## Try it
Repeat exactly, and only, the lines of the entries below from the one with "Через мобильное приложение" through the one with "Проверка состояния лицевого счёта;", both ends included.

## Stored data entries
§ §
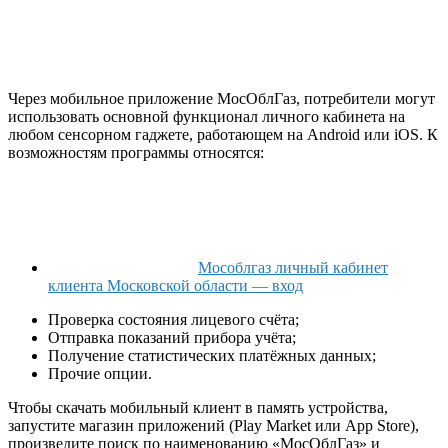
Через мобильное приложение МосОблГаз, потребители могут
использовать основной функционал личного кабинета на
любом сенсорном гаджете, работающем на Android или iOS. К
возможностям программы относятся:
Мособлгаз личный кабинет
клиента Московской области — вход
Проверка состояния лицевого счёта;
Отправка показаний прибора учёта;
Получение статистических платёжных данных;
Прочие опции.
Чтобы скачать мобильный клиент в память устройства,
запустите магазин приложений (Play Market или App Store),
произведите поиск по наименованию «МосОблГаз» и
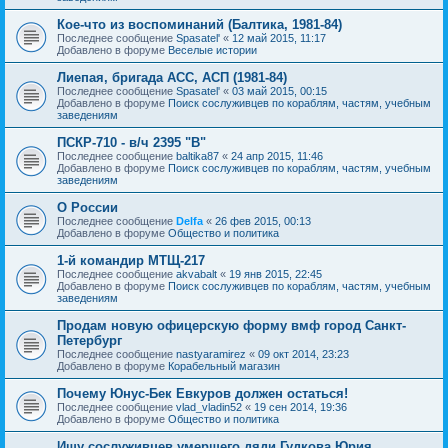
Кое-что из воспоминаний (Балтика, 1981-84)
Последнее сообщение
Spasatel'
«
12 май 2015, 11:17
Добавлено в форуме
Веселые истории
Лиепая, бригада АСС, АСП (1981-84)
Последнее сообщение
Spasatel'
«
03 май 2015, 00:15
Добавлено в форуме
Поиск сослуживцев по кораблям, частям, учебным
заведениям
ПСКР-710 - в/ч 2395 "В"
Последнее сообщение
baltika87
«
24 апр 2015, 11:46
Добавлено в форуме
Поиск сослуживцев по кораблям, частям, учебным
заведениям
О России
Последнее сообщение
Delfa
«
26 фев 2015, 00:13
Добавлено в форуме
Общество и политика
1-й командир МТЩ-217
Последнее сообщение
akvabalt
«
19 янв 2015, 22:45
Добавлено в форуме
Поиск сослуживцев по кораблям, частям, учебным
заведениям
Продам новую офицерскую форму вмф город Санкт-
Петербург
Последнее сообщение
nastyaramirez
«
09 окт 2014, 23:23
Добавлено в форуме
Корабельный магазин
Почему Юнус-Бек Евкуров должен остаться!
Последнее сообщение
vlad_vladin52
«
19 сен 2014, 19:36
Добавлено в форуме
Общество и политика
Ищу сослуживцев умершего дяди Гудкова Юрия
§ §
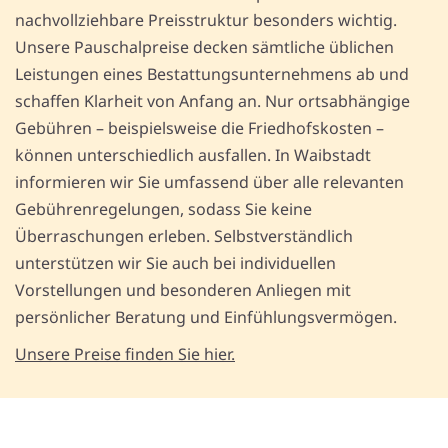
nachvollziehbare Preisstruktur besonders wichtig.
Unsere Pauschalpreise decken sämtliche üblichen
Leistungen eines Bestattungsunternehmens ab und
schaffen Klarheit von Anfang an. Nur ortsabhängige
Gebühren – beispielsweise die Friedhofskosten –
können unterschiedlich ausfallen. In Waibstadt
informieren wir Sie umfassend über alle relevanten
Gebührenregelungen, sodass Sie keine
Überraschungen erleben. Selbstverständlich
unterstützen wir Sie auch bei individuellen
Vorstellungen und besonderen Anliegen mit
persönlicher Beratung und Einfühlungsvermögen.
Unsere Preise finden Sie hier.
§ §
## The answer
Через мобильное приложение МосОблГаз, потребители могут
использовать основной функционал личного кабинета на
любом сенсорном гаджете, работающем на Android или iOS. К
возможностям программы относятся:
Мособлгаз личный кабинет
клиента Московской области — вход
Проверка состояния лицевого счёта;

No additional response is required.